How to make a proof of the correctness of the RSA encryption and decryption formula for $GCD(m_i,n)=1$ and $GCD(m_i,n) \neq1$ where encryption is defined as $c_i = m_{i}^e$ mod n and decryption $m_i = c_{i}^d$ mod n.

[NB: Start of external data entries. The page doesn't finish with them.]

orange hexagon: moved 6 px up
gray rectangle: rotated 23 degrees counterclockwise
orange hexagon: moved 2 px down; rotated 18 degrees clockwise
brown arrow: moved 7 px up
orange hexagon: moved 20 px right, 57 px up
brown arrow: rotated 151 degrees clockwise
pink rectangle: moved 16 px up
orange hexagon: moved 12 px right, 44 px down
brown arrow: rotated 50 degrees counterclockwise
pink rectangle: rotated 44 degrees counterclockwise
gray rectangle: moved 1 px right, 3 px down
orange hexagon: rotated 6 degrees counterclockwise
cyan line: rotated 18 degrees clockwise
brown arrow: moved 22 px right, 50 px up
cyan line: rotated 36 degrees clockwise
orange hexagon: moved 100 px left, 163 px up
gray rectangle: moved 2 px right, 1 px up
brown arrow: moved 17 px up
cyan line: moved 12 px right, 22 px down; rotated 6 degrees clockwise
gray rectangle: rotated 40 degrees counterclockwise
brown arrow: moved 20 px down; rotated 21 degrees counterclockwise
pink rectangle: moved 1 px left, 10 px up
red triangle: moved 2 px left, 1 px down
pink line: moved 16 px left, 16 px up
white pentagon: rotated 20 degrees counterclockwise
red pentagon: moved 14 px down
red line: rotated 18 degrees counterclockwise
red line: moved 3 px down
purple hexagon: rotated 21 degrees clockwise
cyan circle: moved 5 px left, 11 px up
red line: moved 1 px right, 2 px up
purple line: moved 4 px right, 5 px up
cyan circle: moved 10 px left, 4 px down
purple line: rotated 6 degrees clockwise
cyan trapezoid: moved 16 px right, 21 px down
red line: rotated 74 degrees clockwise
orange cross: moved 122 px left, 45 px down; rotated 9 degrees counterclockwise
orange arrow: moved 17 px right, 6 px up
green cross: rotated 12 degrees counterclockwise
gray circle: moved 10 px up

So thanks @poncho for giving tips, I wrote a following proof:
Recall that the integers $e > 0$ and $k > 0$ are chosen such that
$ ed = 1 + k(p − 1)(q − 1)$
It suffices to show that the two congruences
$(m^e)^d \equiv m\ \textrm{mod}\ p $ and $(m^e)^d \equiv m\ \textrm{mod}\ q $ hold. p and q are distinct primes, so $gcd(p,q) = 1$ and the above congruences imply that
$(m^e)^d \equiv m\ \textrm{mod}\ n $ by the Chinese Remainder Theorem. If $m \equiv 0\ \textrm{mod}\ p $, then certainly
$(m^e)^d \equiv m\ \textrm{mod}\ p $. If $m \not\equiv 0\ \textrm{mod}\ p $, then $m^{p-1} \equiv 1\ \textrm{mod}\ p $ beacuse of Fermat's little theorem ($a^{p-1} \equiv 1\ \textrm{mod}\ p $) hence,
$$ (m^e)^d \equiv m^{1 + k(p - 1)(q - 1)} \equiv m(m^{p-1})^{k(q-1)} \equiv m 1^{k(q-1)} \equiv m\ \textrm{mod}\ p
$$
Therefore $(m^e)^d \equiv m\ \textrm{mod}\ p $ holds for all integers m. Replacing p by q in the previous argument shows that $m \equiv (m^e)^d \textrm{mod}\ q $ holds for all integers m
Any comments about correctness of my proof are appreciated!